Friday, September 21, 2007

Curtain down on War of Many Friedmans

It seems Thomas ‘Give War A Chance’ Friedman may finally have moved on:

Obviously, no one wants to just pick up and leave, and leave behind some kind of humanitarian disaster. But at the same time, just kind of dragging it out and waiting for the Iraqis to figure it out on their own also strikes me as slightly irresponsible.

But it’s been a long road for Friedman:

The next six months in Iraq — which will determine the prospects for democracy-building there — are the most important six months in U.S. foreign policy in a long, long time.

  • New York Times, 30/11/2003

What I absolutely don’t understand is just at the moment when we finally have a UN-approved Iraqi-caretaker government made up of — I know a lot of these guys — reasonably decent people and more than reasonably decent people, everyone wants to declare it’s over. I don’t get it. It might be over in a week, it might be over in a month, it might be over in six months, but what’s the rush? Can we let this play out, please?

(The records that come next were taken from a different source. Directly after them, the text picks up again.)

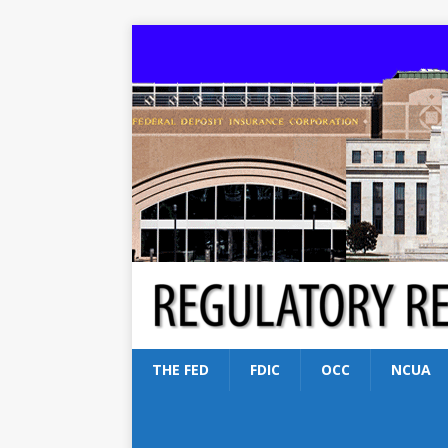
THE FED
FDIC
OCC
NCUA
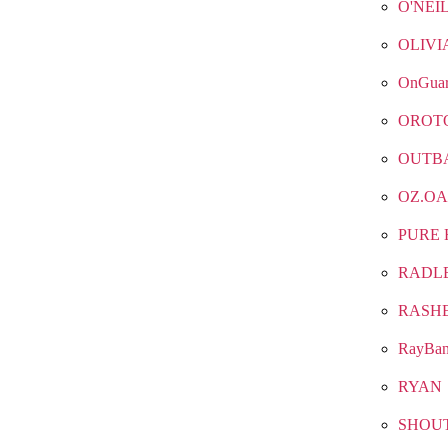
O'NEI
OLIVI
OnGua
OROT
OUTB
OZ.OA
PURE 
RADL
RASH
RayBa
RYAN
SHOU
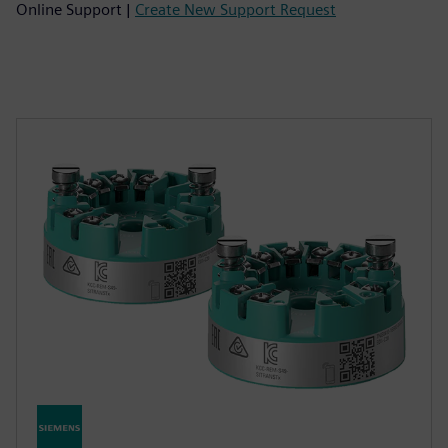
Online Support |
Create New Support Request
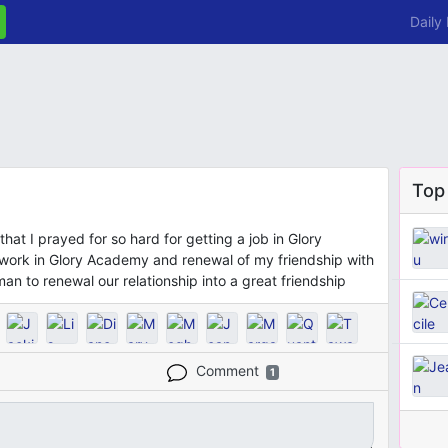
Daily
Top
that I prayed for so hard for getting a job in Glory
work in Glory Academy and renewal of my friendship with
an to renewal our relationship into a great friendship
Comment
1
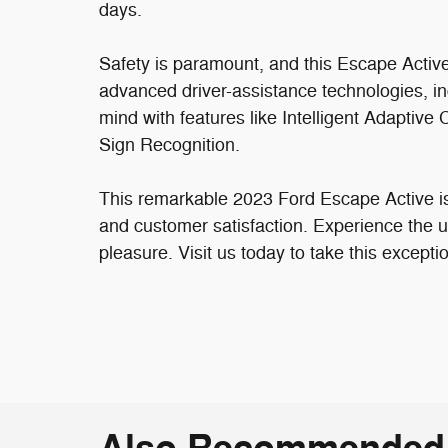
days.
Safety is paramount, and this Escape Activ
advanced driver-assistance technologies, i
mind with features like Intelligent Adaptiv
Sign Recognition.
This remarkable 2023 Ford Escape Active is
and customer satisfaction. Experience the ult
pleasure. Visit us today to take this excepti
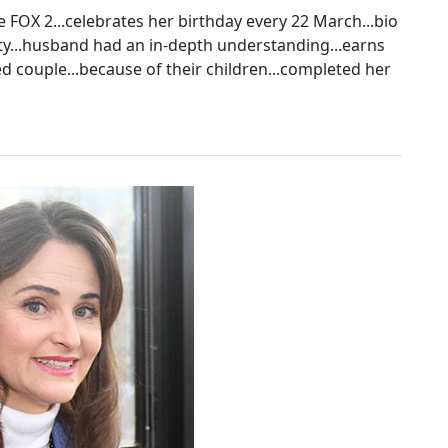
FOX 2...celebrates her birthday every 22 March...bio
ty...husband had an in-depth understanding...earns
ed couple...because of their children...completed her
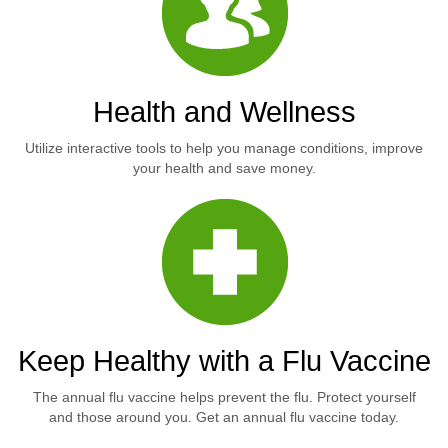
Health and Wellness
Utilize interactive tools to help you manage conditions, improve
your health and save money.
Keep Healthy with a Flu Vaccine
The annual flu vaccine helps prevent the flu. Protect yourself
and those around you. Get an annual flu vaccine today.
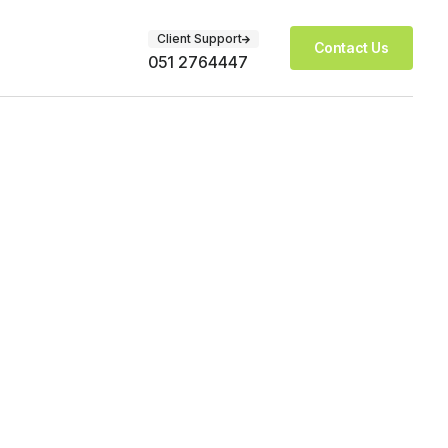
Client Support
Contact Us
051 2764447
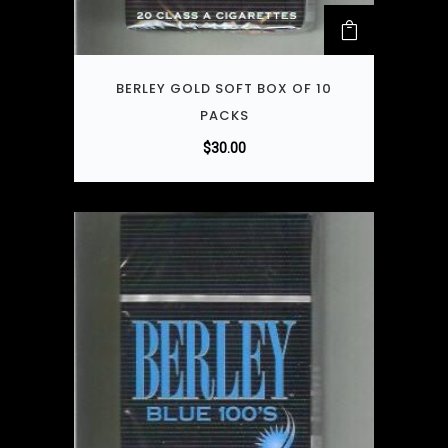
BERLEY GOLD SOFT BOX OF 10
PACKS
$
30.00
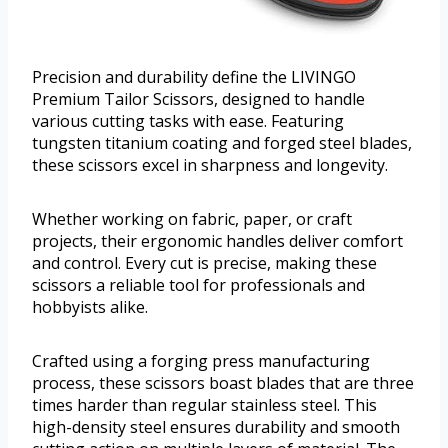
Precision and durability define the LIVINGO
Premium Tailor Scissors, designed to handle
various cutting tasks with ease. Featuring
tungsten titanium coating and forged steel blades,
these scissors excel in sharpness and longevity.
Whether working on fabric, paper, or craft
projects, their ergonomic handles deliver comfort
and control. Every cut is precise, making these
scissors a reliable tool for professionals and
hobbyists alike.
Crafted using a forging press manufacturing
process, these scissors boast blades that are three
times harder than regular stainless steel. This
high-density steel ensures durability and smooth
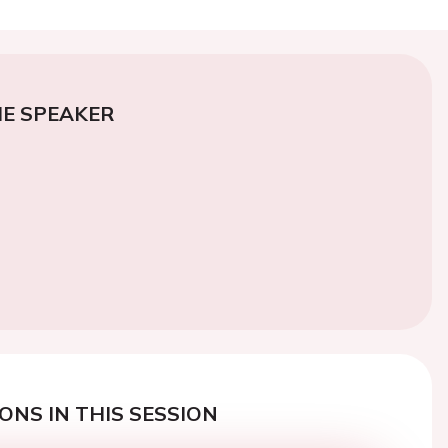
E SPEAKER
ONS IN THIS SESSION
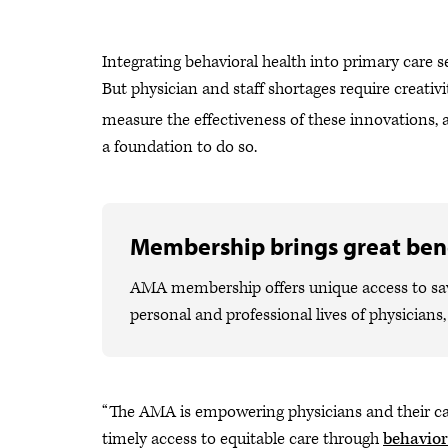
Integrating behavioral health into primary care s
But physician and staff shortages require creativi
measure the effectiveness of these innovations,
a foundation to do so.
Membership brings great bene
AMA membership offers unique access to savi
personal and professional lives of physicians
“The AMA is empowering physicians and their car
timely access to equitable care through
behavior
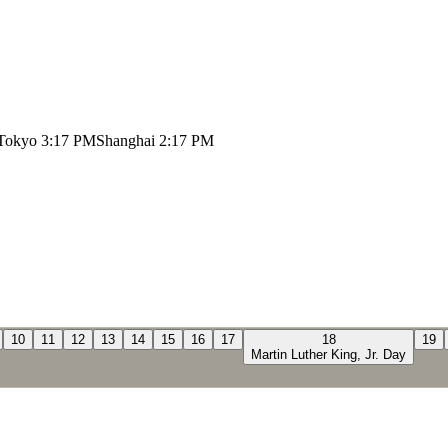
Tokyo
3:17 PM
Shanghai
2:17 PM
10
11
12
13
14
15
16
17
18
19
Martin Luther King, Jr. Day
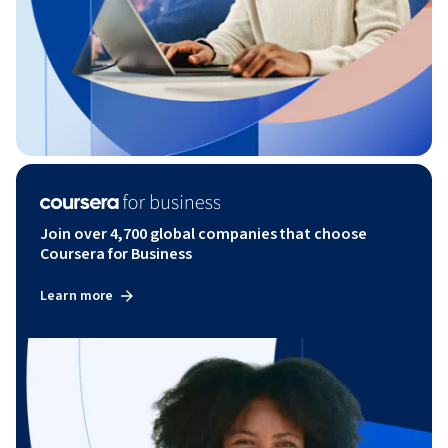
Join over 4,700 global companies that choose
Coursera for Business
Learn more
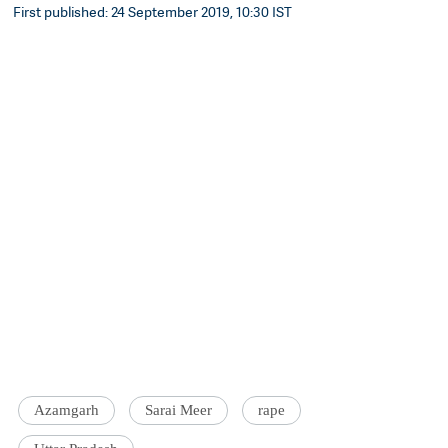
First published: 24 September 2019, 10:30 IST
Azamgarh
Sarai Meer
rape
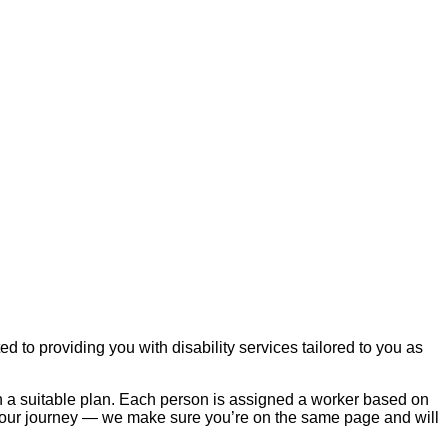
to providing you with disability services tailored to you as
th a suitable plan. Each person is assigned a worker based on
 your journey — we make sure you’re on the same page and will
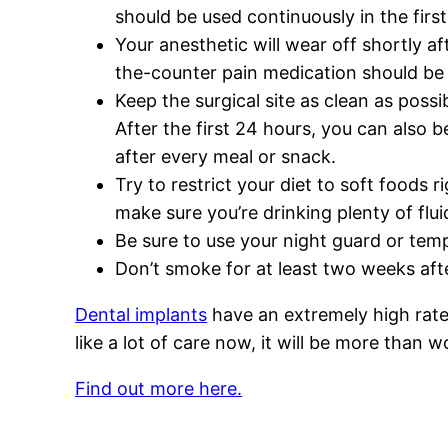
should be used continuously in the firs
Your anesthetic will wear off shortly af
the-counter pain medication should be s
Keep the surgical site as clean as possi
After the first 24 hours, you can also 
after every meal or snack.
Try to restrict your diet to soft foods 
make sure you’re drinking plenty of flu
Be sure to use your night guard or temp
Don’t smoke for at least two weeks after
Dental implants
have an extremely high rate 
like a lot of care now, it will be more than wo
Find out more here.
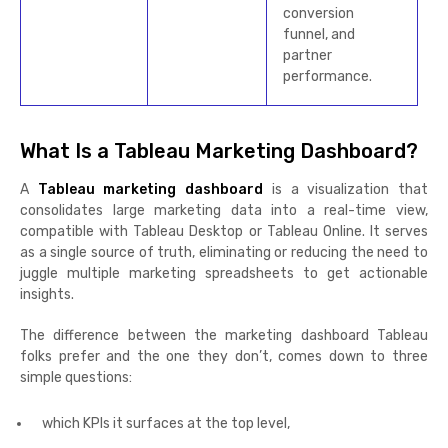
conversion
funnel, and
partner
performance.
What Is a Tableau Marketing Dashboard?
A
Tableau marketing dashboard
is a visualization that
consolidates large marketing data into a real-time view,
compatible with Tableau Desktop or Tableau Online. It serves
as a single source of truth, eliminating or reducing the need to
juggle multiple marketing spreadsheets to get actionable
insights.
The difference between the marketing dashboard Tableau
folks prefer and the one they don’t, comes down to three
simple questions:
which KPIs it surfaces at the top level,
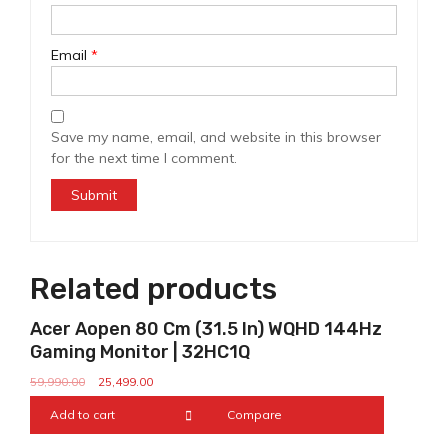
Email
*
Save my name, email, and website in this browser
for the next time I comment.
Related products
Sale!
Acer Aopen 80 Cm (31.5 In) WQHD 144Hz
Gaming Monitor | 32HC1Q
59,990.00
25,499.00
Add to cart
Compare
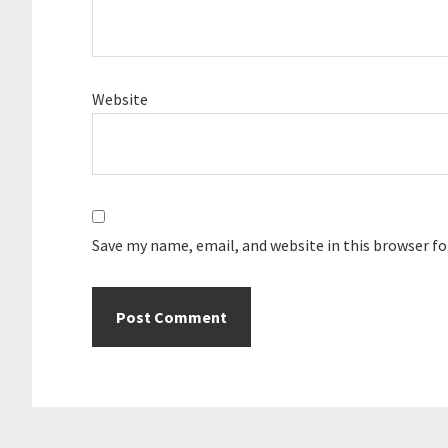
Website
Save my name, email, and website in this browser f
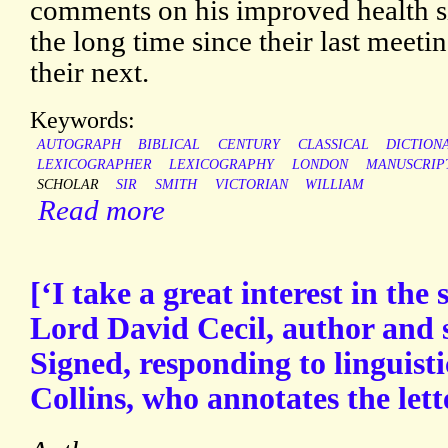
comments on his improved health si
the long time since their last meetin
their next.
Keywords:
AUTOGRAPH
BIBLICAL
CENTURY
CLASSICAL
DICTION
LEXICOGRAPHER
LEXICOGRAPHY
LONDON
MANUSCRIP
SCHOLAR
SIR
SMITH
VICTORIAN
WILLIAM
Read more
[‘I take a great interest in the 
Lord David Cecil, author and 
Signed, responding to linguistic
Collins, who annotates the lett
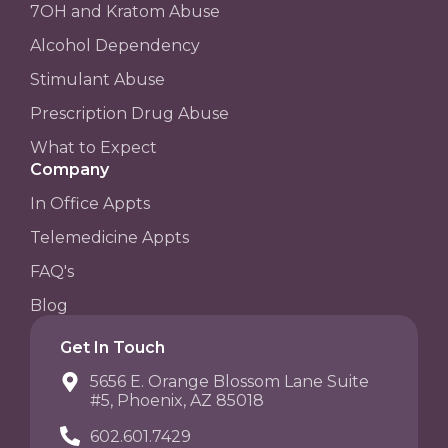
7OH and Kratom Abuse
Alcohol Dependency
Stimulant Abuse
Prescription Drug Abuse
What to Expect
Company
In Office Appts
Telemedicine Appts
FAQ's
Blog
Get In Touch
5656 E. Orange Blossom Lane Suite
#5, Phoenix, AZ 85018
602.601.7429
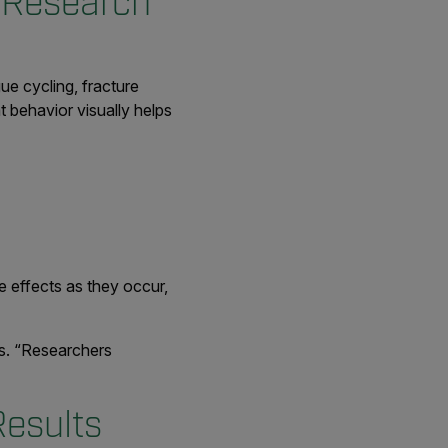
 Research
ue cycling, fracture
t behavior visually helps
 effects as they occur,
es. “Researchers
Results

  • NPR’s Fresh Air, 3/06/2004

What we’re gonna find out, Bob, in the next six to nine months is whether we have liberated a country or uncorked a civil war.

  • CBS’s Face the Nation, 3/10/2004

Improv time is over. This is crunch time. Iraq will be won or lost in the next few months. But it won’t be won with high rhetoric. It will be won on the ground in a war over the last mile.

  • New York Times, 28/11/2004

I think we’re in the end game now... I think we’re in a six-month window here where it’s going to become very clear and this is all going to pre-empt I think the next congressional election — that’s my own feeling — let alone the presidential one.

  • NBC’s Meet the Press, 25/09/2005

Maybe the cynical Europeans were right. Maybe this neighborhood is just beyond transformation. That will become clear in the next few months as we see just what kind of minority the Sunnis in Iraq intend to be. If they come around, a decent outcome in Iraq is still possible, and we should stay to help build it. If they won’t, then we are wasting our time.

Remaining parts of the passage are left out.